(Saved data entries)

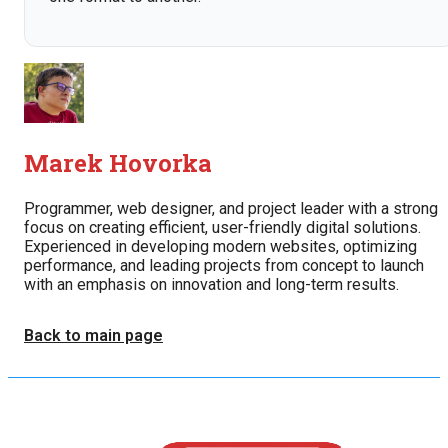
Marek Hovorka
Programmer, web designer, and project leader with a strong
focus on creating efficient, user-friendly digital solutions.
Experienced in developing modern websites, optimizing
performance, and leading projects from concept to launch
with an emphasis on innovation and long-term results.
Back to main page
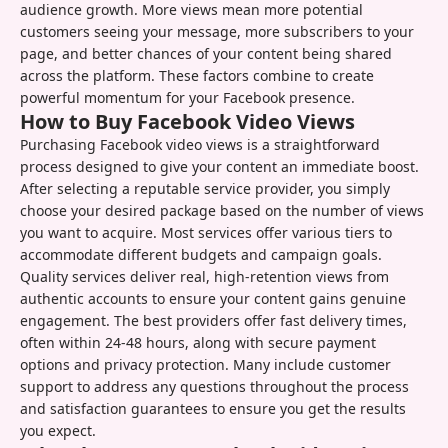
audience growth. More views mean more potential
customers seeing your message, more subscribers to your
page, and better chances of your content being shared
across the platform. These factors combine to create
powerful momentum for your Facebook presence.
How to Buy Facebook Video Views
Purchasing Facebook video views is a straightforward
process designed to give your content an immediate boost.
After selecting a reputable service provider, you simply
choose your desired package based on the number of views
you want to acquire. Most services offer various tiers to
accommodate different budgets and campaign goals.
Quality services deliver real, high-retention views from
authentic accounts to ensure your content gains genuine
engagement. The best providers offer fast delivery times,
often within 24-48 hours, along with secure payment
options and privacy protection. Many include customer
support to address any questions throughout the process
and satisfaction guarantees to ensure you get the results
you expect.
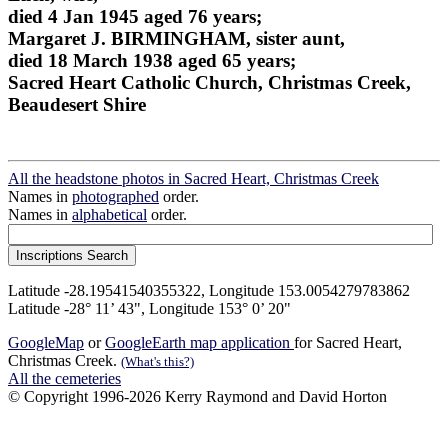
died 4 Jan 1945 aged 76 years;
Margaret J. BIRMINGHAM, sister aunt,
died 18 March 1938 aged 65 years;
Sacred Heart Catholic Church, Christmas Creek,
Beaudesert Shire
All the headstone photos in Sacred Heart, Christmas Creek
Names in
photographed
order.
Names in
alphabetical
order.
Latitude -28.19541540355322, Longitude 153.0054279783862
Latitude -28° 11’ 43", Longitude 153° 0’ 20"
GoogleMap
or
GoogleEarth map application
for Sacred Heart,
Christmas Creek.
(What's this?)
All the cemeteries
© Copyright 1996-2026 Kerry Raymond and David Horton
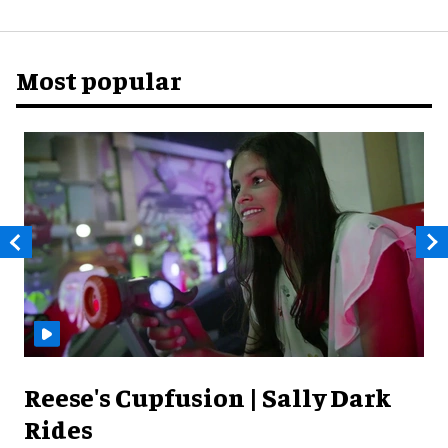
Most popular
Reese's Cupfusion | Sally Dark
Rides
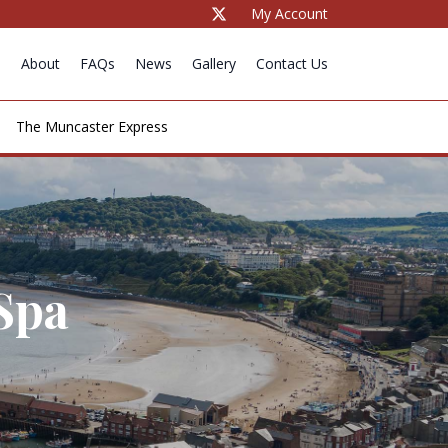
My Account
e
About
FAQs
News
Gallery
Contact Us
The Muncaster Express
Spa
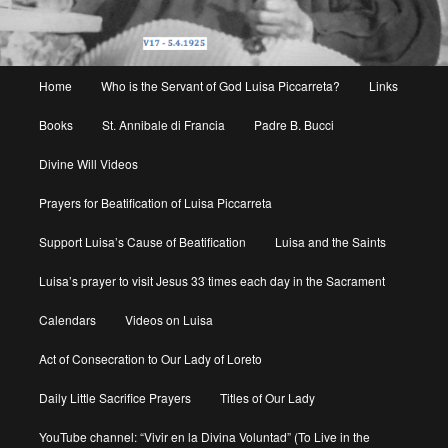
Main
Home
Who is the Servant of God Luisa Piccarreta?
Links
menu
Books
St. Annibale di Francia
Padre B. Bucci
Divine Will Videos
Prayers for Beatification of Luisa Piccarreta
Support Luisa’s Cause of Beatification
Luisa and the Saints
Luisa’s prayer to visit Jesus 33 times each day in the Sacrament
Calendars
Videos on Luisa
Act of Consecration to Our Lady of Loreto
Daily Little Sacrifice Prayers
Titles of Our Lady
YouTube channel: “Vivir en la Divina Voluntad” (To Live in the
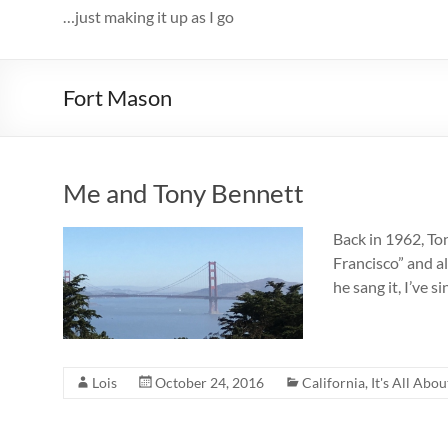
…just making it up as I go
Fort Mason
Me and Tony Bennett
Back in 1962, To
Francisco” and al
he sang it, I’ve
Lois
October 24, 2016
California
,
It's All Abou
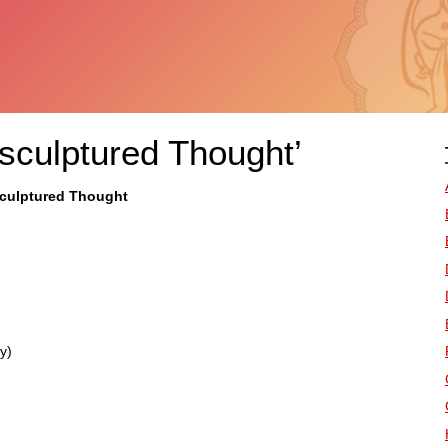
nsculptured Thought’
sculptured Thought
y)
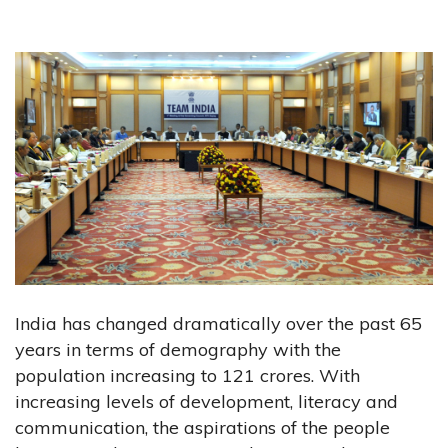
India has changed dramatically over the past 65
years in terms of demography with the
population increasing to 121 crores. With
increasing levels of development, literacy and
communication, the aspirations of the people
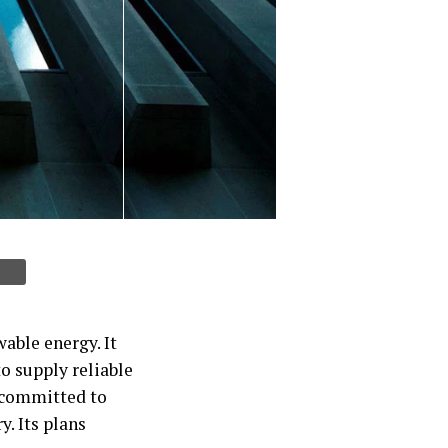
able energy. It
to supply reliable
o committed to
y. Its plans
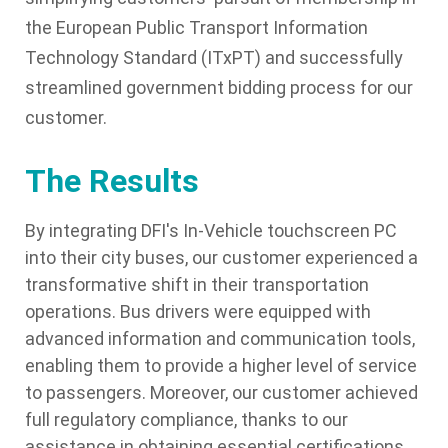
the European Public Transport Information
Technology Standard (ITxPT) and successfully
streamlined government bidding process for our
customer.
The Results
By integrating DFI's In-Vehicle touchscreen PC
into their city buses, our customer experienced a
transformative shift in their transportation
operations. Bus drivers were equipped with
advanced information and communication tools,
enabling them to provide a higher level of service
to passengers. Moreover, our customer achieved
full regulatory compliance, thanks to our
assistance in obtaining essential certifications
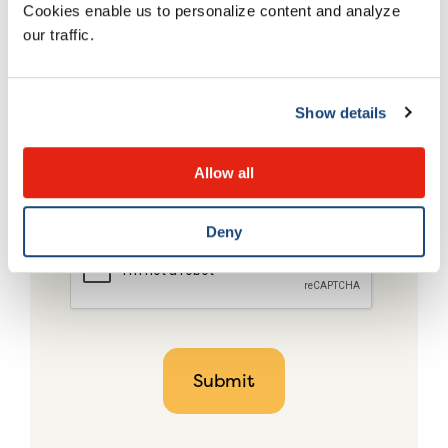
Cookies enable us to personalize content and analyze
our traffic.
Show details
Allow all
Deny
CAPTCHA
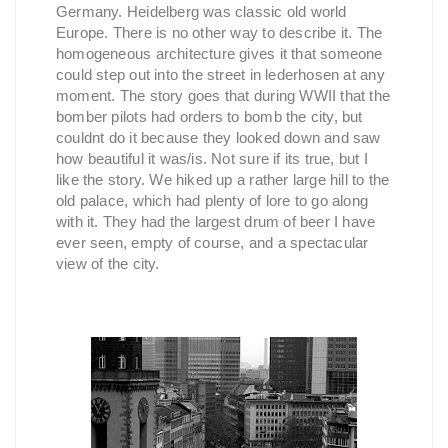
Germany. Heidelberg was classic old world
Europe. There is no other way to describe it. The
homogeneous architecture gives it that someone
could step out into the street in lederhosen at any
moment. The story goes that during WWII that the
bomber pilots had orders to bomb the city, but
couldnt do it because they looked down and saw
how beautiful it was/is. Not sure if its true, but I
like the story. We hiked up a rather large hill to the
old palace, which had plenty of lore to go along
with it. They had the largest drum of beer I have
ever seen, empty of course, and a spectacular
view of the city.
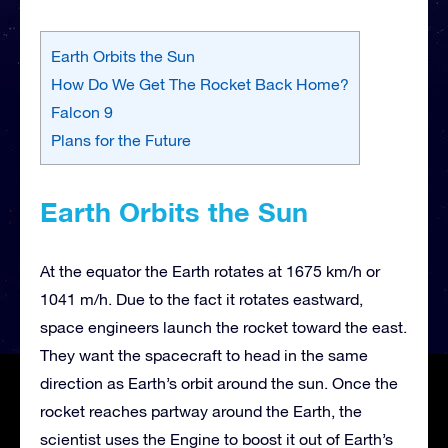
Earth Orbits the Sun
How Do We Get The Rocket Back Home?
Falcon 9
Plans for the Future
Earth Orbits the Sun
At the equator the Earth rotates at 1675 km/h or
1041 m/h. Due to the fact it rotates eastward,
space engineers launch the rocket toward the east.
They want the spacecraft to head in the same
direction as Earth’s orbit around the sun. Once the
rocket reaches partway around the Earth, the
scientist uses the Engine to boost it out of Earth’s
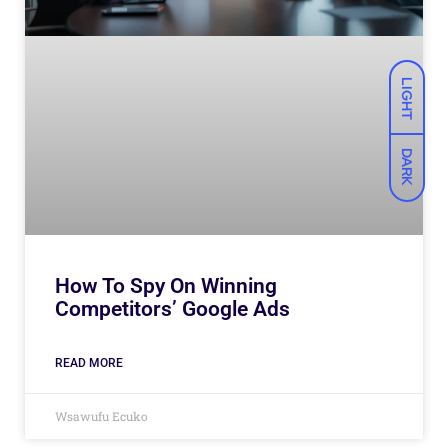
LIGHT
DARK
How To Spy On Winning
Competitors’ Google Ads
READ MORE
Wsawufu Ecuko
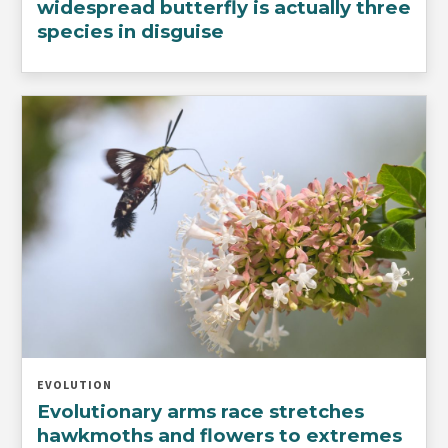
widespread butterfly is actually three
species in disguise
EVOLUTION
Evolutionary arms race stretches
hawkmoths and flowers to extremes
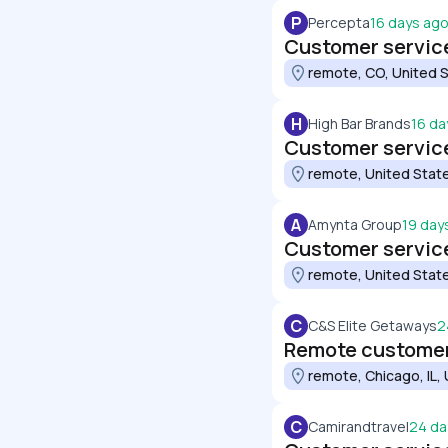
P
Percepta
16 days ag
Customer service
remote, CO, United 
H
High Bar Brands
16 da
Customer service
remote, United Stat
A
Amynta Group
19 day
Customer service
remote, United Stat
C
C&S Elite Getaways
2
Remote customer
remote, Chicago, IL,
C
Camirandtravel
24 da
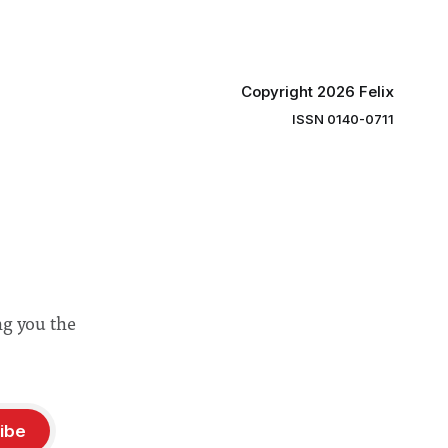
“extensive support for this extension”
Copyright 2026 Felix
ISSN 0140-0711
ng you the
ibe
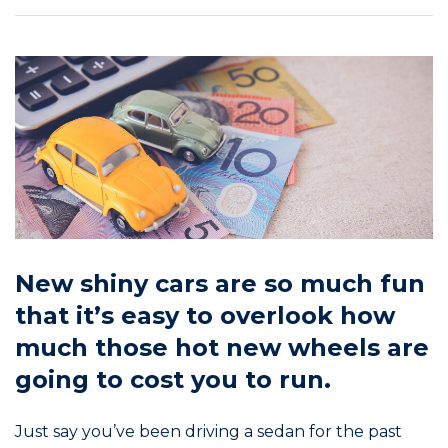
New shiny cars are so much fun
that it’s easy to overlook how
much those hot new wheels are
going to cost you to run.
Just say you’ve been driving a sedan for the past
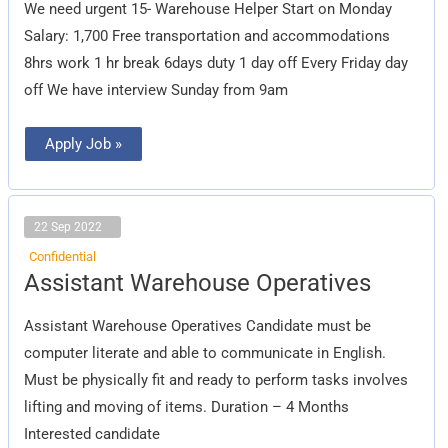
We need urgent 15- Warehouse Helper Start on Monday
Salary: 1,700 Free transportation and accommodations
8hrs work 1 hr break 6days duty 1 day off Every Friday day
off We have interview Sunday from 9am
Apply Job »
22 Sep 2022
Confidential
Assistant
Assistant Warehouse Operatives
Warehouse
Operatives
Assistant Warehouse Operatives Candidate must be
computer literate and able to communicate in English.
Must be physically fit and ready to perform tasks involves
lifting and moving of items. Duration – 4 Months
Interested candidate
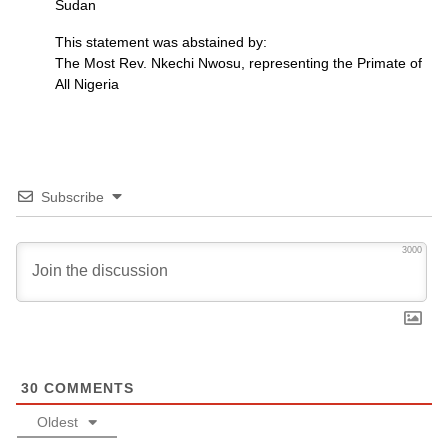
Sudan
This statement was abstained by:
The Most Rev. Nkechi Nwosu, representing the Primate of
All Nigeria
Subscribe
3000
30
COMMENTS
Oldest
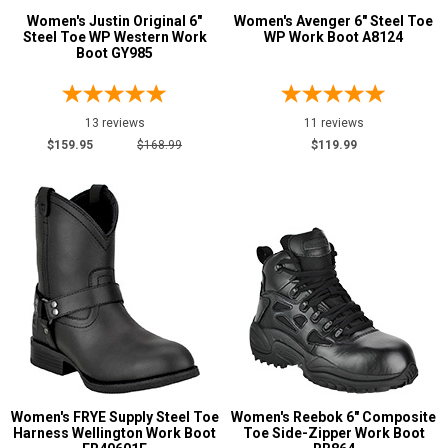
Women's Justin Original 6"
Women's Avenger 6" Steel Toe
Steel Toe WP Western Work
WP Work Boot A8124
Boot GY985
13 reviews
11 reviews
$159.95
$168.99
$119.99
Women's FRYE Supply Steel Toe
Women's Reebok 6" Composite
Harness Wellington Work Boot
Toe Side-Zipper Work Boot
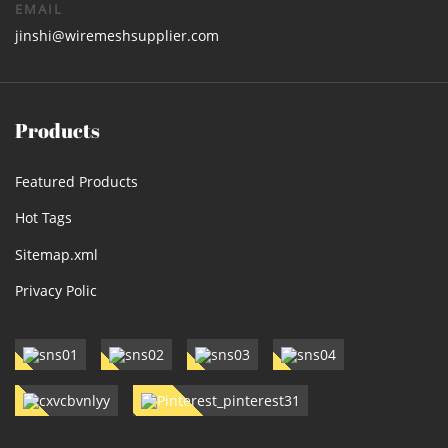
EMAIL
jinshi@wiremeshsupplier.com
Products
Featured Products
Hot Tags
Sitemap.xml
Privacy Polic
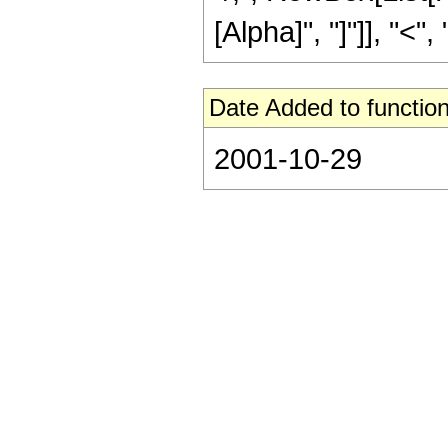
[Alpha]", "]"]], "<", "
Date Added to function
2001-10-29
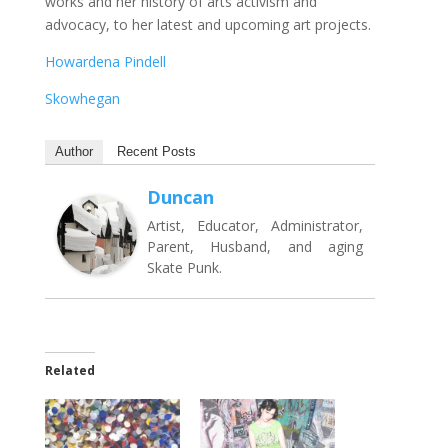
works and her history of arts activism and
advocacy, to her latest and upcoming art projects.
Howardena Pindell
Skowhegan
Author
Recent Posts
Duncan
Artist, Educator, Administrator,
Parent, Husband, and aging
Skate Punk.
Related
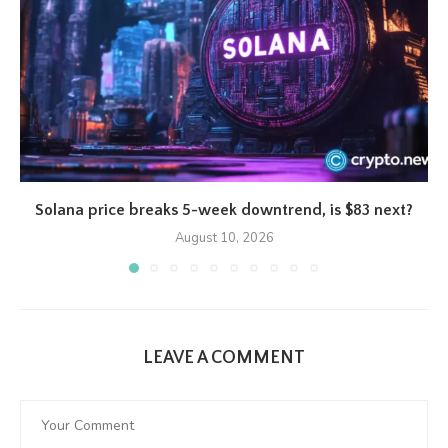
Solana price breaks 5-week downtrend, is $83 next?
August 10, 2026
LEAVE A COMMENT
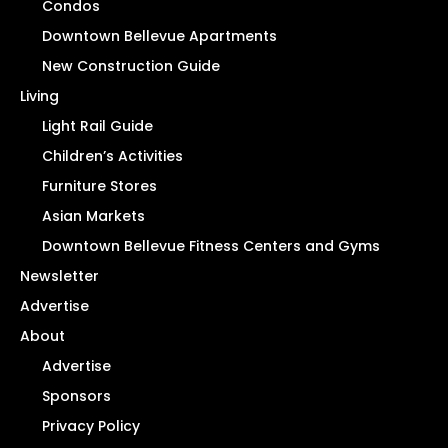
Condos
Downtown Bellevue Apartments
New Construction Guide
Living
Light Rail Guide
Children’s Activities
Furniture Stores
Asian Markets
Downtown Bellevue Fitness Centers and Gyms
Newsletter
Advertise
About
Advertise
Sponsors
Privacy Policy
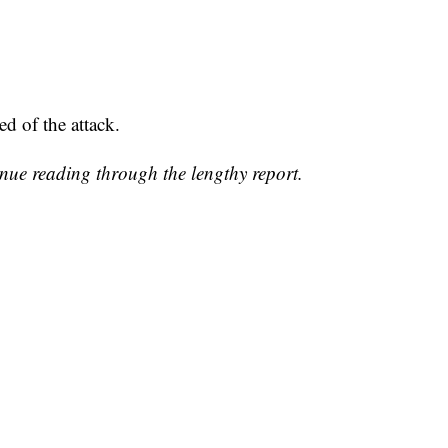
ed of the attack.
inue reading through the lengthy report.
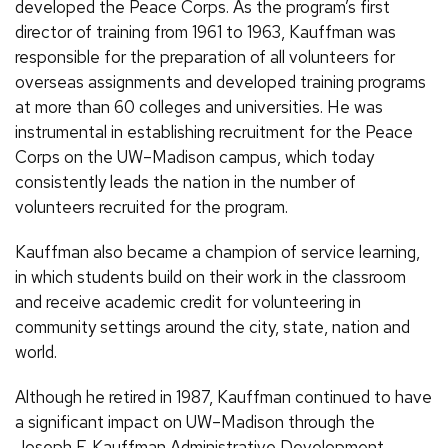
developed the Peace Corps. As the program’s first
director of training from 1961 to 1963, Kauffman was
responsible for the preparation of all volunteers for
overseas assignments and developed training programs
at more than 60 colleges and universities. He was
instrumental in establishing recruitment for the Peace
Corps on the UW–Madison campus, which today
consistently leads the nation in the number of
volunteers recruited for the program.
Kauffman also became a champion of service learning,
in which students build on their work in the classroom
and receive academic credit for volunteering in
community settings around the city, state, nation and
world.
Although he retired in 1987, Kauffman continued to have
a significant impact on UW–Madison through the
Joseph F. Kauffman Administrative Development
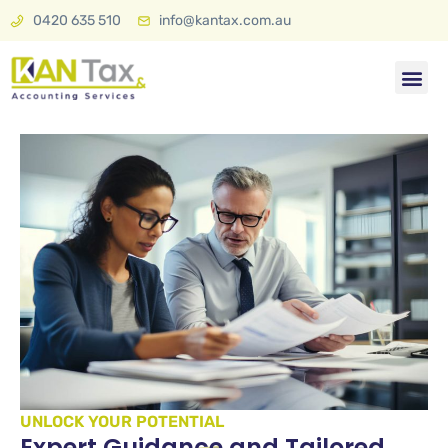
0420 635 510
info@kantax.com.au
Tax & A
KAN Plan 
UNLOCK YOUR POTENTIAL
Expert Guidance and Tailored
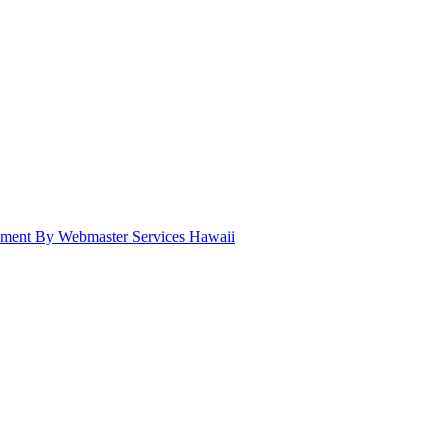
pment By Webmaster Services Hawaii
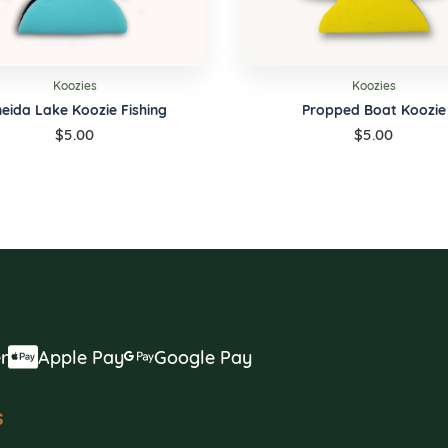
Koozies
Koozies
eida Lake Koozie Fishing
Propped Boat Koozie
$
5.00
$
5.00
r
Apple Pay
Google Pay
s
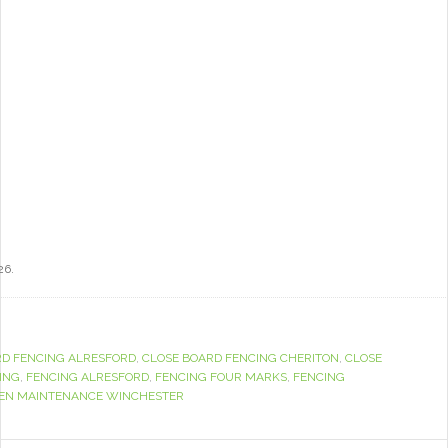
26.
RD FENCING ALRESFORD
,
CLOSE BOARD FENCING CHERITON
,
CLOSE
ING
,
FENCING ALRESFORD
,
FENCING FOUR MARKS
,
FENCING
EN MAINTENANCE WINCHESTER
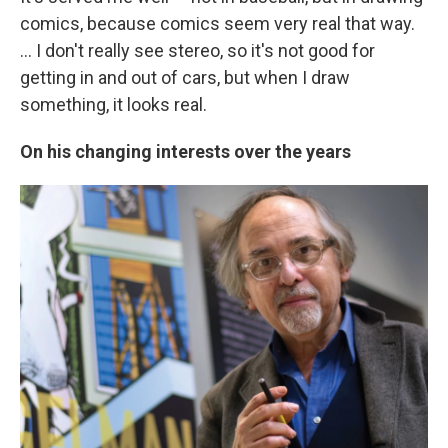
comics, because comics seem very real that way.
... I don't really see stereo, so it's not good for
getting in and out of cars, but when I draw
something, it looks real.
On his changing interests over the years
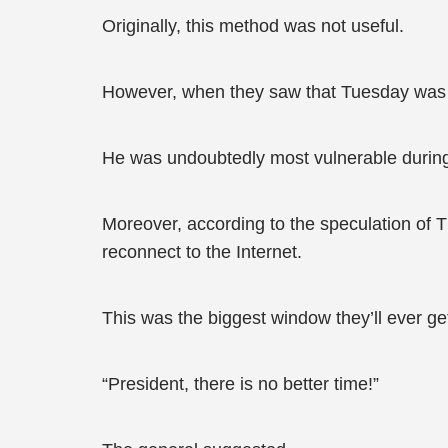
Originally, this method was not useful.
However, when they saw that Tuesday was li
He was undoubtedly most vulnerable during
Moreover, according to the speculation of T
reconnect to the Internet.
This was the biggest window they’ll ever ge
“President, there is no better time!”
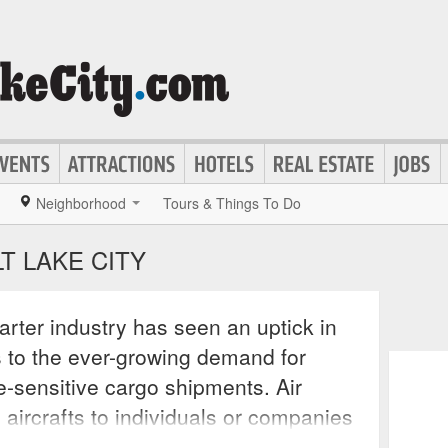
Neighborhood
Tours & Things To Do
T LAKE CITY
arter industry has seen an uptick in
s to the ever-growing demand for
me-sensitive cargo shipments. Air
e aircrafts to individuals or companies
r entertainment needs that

Goal of the exercise: Only those lines of the entries above that run from the line containing "1041 m/h. Due" to the line containing "rocket reaches partway around the Earth, the", both included, should be transcribed exactly.

Written solution:
1041 m/h. Due to the fact it rotates eastward,
space engineers launch the rocket toward the east.
They want the spacecraft to head in the same
direction as Earth’s orbit around the sun. Once the
rocket reaches partway around the Earth, the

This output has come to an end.